- **What you are asked to do**: Copy the lines below as they are; omit the images they contain.

#### Data extracts ####

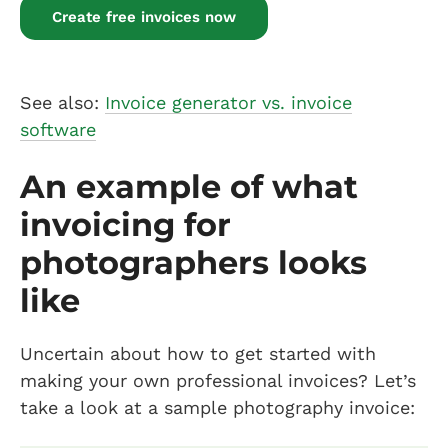
Create free invoices now
See also:
Invoice generator vs. invoice
software
An example of what
invoicing for
photographers looks
like
Uncertain about how to get started with
making your own professional invoices? Let’s
take a look at a sample photography invoice:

####

- **Response to the task**:
Create free invoices now
See also:
Invoice generator vs. invoice
software
An example of what
invoicing for
photographers looks
like
Uncertain about how to get started with
making your own professional invoices? Let’s
take a look at a sample photography invoice:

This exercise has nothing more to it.